A yellow warning for snow ended at 12am, however the Met Office has issued a yellow warning for ice running to 9am on Sunday. And with bitterly cold conditions remaining and strong easterly winds, widespread frost and icy stretches are expected overnight.
The Roads Service has urged drivers to exercise caution.
"Motorists are advised to exercise extreme caution especially when travelling on untreated roads and to avoid the high ground routes where possible," a spokesman said.
Road temperatures are forecast to fall below freezing overnight giving a high risk of ice especially on untreated roads.
The Roads Service said salting and snow clearance continued into the night to clear the network.
"Work is planned to continue throughout tomorrow," they said.
"Motorists are asked to consider their need to travel in these areas and only do so if absolutely necessary. They should ensure that they are fully prepared for the journey in the event that they become stuck in the snow."
Many roads across NI were closed on Saturday, including several in the north-east which were left impassable due to heavy drifting of snow.
Other routes were affected by fallen trees, flooding and stranded vehicles.

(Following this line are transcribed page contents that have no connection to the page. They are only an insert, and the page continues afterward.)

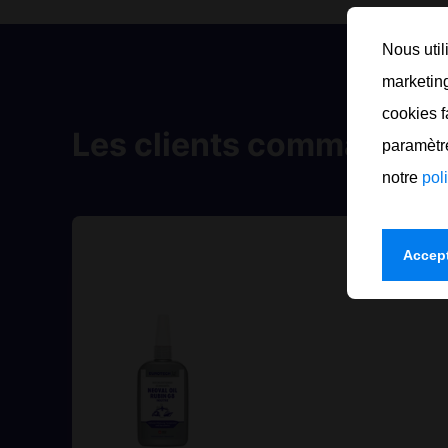
Nous util
marketing
cookies f
Les clients commandent
paramètre
notre
pol
Accept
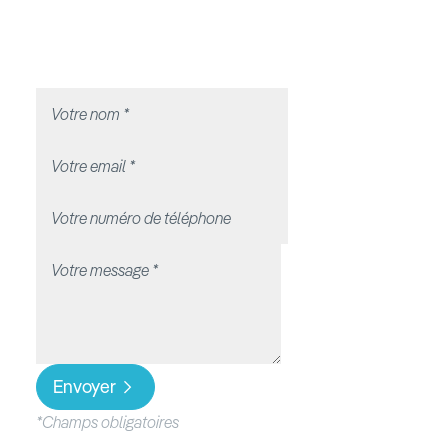
Envoyer
*Champs obligatoires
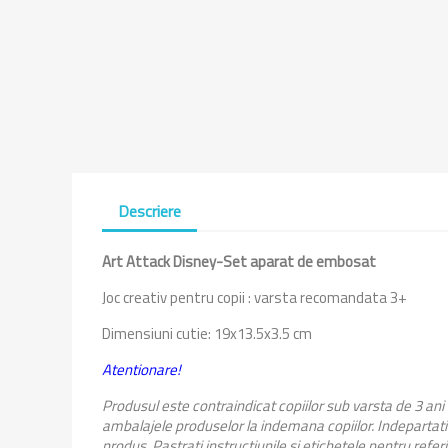
Descriere
Art Attack Disney-Set aparat de embosat
Joc creativ pentru copii : varsta recomandata 3+
Dimensiuni cutie: 19x13.5x3.5 cm
Atentionare!
Produsul este contraindicat copiilor sub varsta de 3 ani
ambalajele produselor la indemana copiilor. Indepartati 
produs. Pastrati instructiunile si etichetele pentru refer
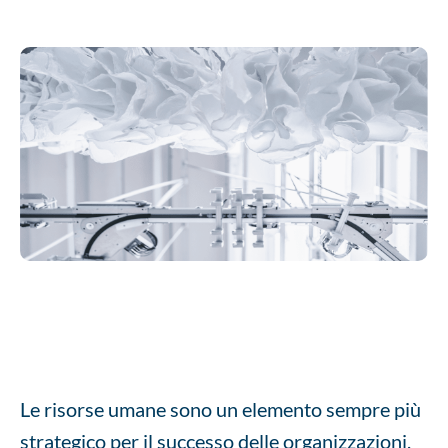
Le risorse umane sono un elemento sempre più
strategico per il successo delle organizzazioni,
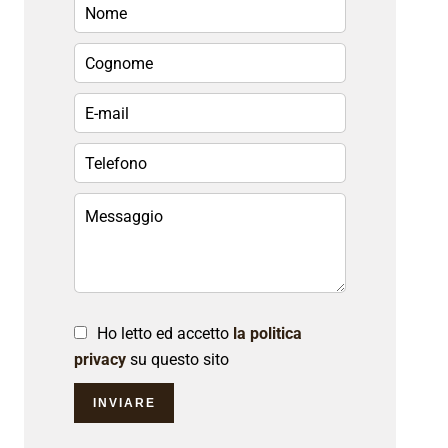
Ho letto ed accetto
la politica
privacy
su questo sito
INVIARE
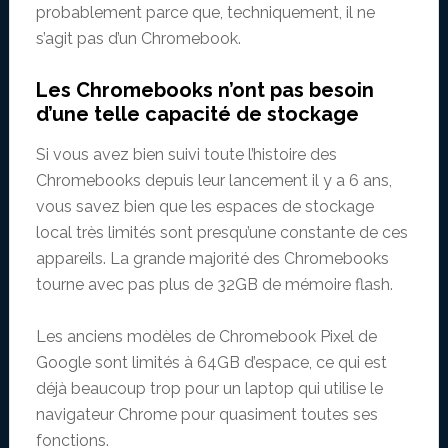
probablement parce que, techniquement, il ne
s’agit pas d’un Chromebook.
Les Chromebooks n’ont pas besoin
d’une telle capacité de stockage
Si vous avez bien suivi toute l’histoire des
Chromebooks depuis leur lancement il y a 6 ans,
vous savez bien que les espaces de stockage
local très limités sont presqu’une constante de ces
appareils. La grande majorité des Chromebooks
tourne avec pas plus de 32GB de mémoire flash.
Les anciens modèles de Chromebook Pixel de
Google sont limités à 64GB d’espace, ce qui est
déjà beaucoup trop pour un laptop qui utilise le
navigateur Chrome pour quasiment toutes ses
fonctions.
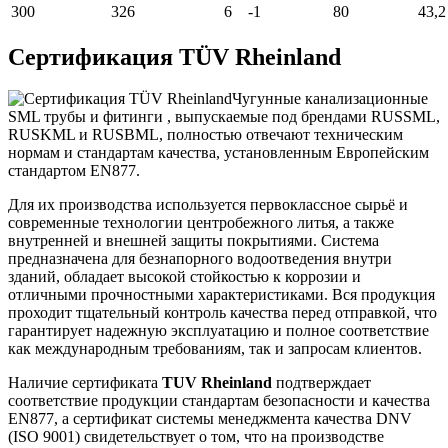
300
326
6
-1
80
43,2
Сертификация TÜV Rheinland
Чугунные канализационные
SML трубы и фитинги , выпускаемые под брендами RUSSML,
RUSKML и RUSBML, полностью отвечают техническим
нормам и стандартам качества, установленным Европейским
стандартом EN877.
Для их производства используется первоклассное сырьё и
современные технологии центробежного литья, а также
внутренней и внешней защиты покрытиями. Система
предназначена для безнапорного водоотведения внутри
зданий, обладает высокой стойкостью к коррозии и
отличными прочностными характеристиками. Вся продукция
проходит тщательный контроль качества перед отправкой, что
гарантирует надежную эксплуатацию и полное соответствие
как международным требованиям, так и запросам клиентов.
Наличие сертификата
TUV Rheinland
подтверждает
соответствие продукции стандартам безопасности и качества
EN877, а сертификат системы менеджмента качества DNV
(ISO 9001) свидетельствует о том, что на производстве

Part of the M2 motorway, between Sandyknowes and Templepatrick, was closed for a time to facilitate emergency repair works however it has now reopened.
There was also severe flooding in Rostrevor and Warrenpoint in Co Down on Friday.
Fire crews were called after several houses became inundated with water, and a car had to pushed from flood water on the Rostrevor Road when a 50-year-old woman became trapped.
Crews also rescued a 50-year-old man whose car stopped in flood water in Newtownards on Saturday, while a special NIFRS rescue team had to use a water sledge to rescue a 40-year-old man who got stranded between the River Bann and the canal outside Portadown.
Over 100,000 homes and businesses have been affected by prolonged power cuts since the blizzard conditions began in the early hours of Friday.
NIE said all of its resources, including 140 extra line staff from the Republic of Ireland and Scotland, have been deployed, with engineers battling against harsh conditions.
We will continue with all of our efforts to restore all of our customers as soon as possible.
However NIE has warned that some areas could be off supply until the start of next week.
The company has now launched a helicopter patrol to check electricity lines which cannot be reached by road, passing vital information on to ground crews.
It is continuing to investigate a major blackout in the greater Belfast area, which left around 200,000 homes temporarily without power and also disrupted traffic lights.
NIE says serious damage to the network has been caused by cable icing and trees bringing down lines and breaking poles, with the clean-up operation likely to take a number of days.
BT said some of its services have also been affected by the weather.
A statement explained: "Power outages are affecting some fibre broadband cabinets, and we are utilising emergency generators where possible in telephone exchanges to sustain service to our customers until power is restored.
"However, conditions remain treacherous for our engineering and service teams and in some instances, locations can only be reached by foot, impacting their ability to permanently repair faults and restore service. We continue to deploy all resources available to us to work through the increased number of fault reports we have received."
Northern Ireland's airports remained open throughout the day however passengers were warned to expect delays as a knock-on effect of Friday's disruption.
"Weather could still have an impact on flights," Belfast International Airport said on Saturday night.